Adequate Management Solution
Every self-respecting adjustment process can (or rather must) go through a necessary path of awareness and empowerment of the owner and of the subjects involved in the processing operations, in which the choice of an adequate management solution represents or should represent mere piece.
On the one hand we find a market with offers that develop innovative methods based on science fiction algorithms, which allow with one click to solve any problem relating to the protection of personal data and the management of information in the company: indispensable and necessary tools for every self-respecting consultant..
On the other hand, there are also solutions that have interfaces of poor usability and can only be used by experienced professionals, with a significant degree of difficulty, with consequent damage to the company’s data protection and information security policies.
The best solutions, on the other hand, have prohibitive costs and are not within the reach of all the owners and managers who process personal data.
In contrast to these peaks lost in the mists of Mount Olympus, there are also solutions on the market that offer DPO services at 20 euros per month to owners who manage boutiques, hairdressers or other small businesses.
Needless to say, these solutions risk being not only a useless cost, but even dangerous as they instill a false sense of security that in life, both professional and personal, is always as harmful as excessive fear.
A management solution must not be an aim to aspire to either the company organization or the consultant, but a means to achieve an adequate level of data protection which, if used in the right way, can really bring that added value that companies are looking for: a process to document, monitor and manage fulfilments and procedures with simplicity, especially in the documentation phase.

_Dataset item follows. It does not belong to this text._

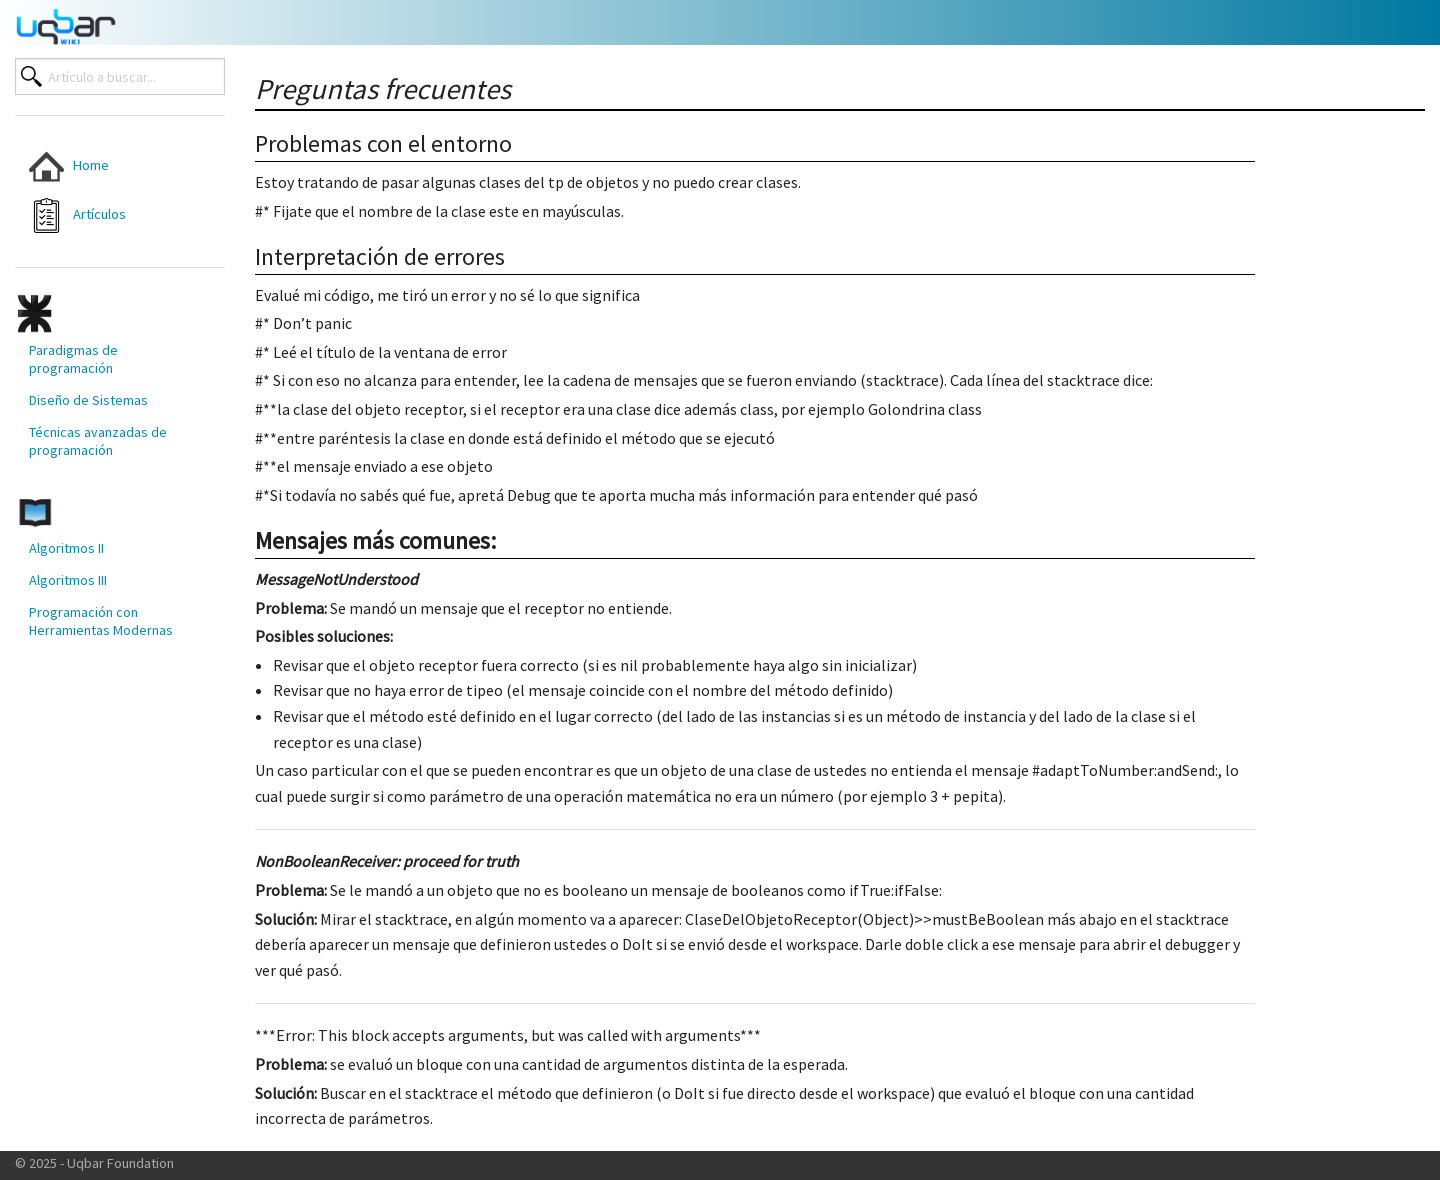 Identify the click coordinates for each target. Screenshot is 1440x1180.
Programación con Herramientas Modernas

The application must not create paper armor, but must be a window that allows the consultant or DPO to enter the company directly to make direct contact with the internal privacy officer (or company designated to use the terminology of the privacy code) and to constantly and fairly easily monitor the registers, company procedures, contracts, risk analysis and, above all, to allow constant and efficient updating of the models according to the logic of fluidity that the GDPR requires.

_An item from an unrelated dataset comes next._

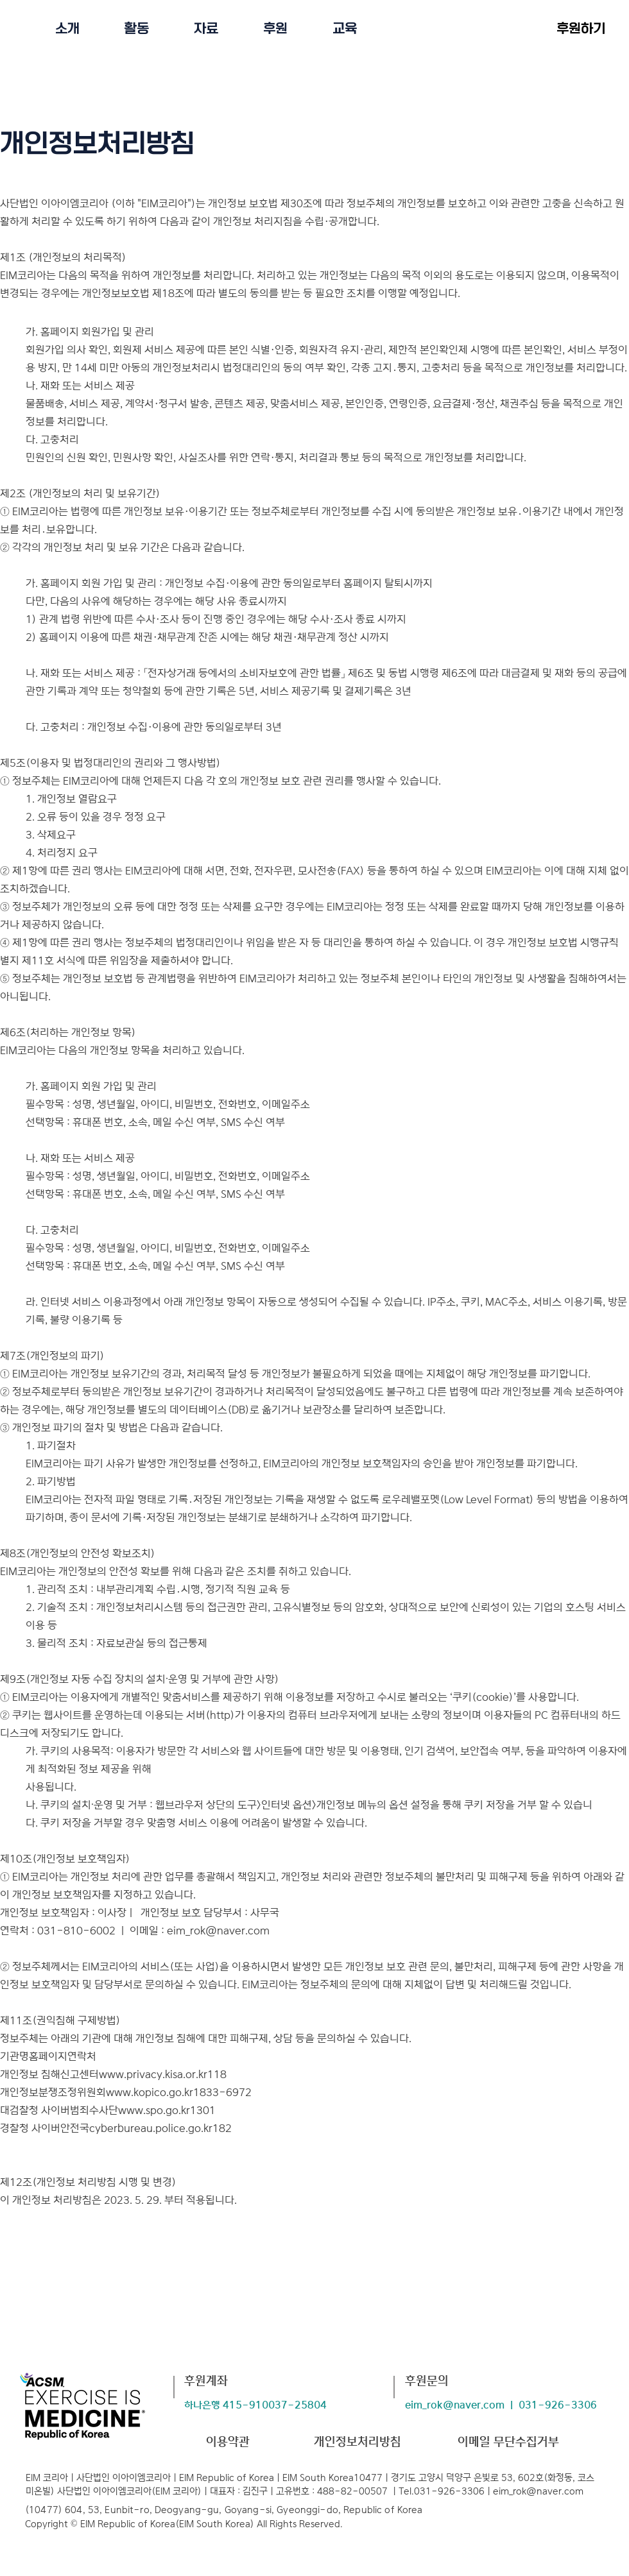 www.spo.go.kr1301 (167, 2110)
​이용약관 (228, 2441)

In this sense, the owner should make it possible to keep data protection under control by opening a dialogue window between consultants and external DPOs, who know the legislation well, the company contacts who, best of all, know company practices and processes with a experience that an outsider will hardly be able to acquire.
Basically, a suitable software solution should be highly customizable based on the owner’s needs, based on the processes he creates, easily usable and manageable both for the external consultant and / or DPO and for the internal privacy officer (usability), immediately updatable, with a view to constantly monitoring all processes (updatability).
Finally, given that the management solutions offered treat personal data, it is essential that the one who offers is the first to ensure high standards of information security and the conservation of the information in a safe environment.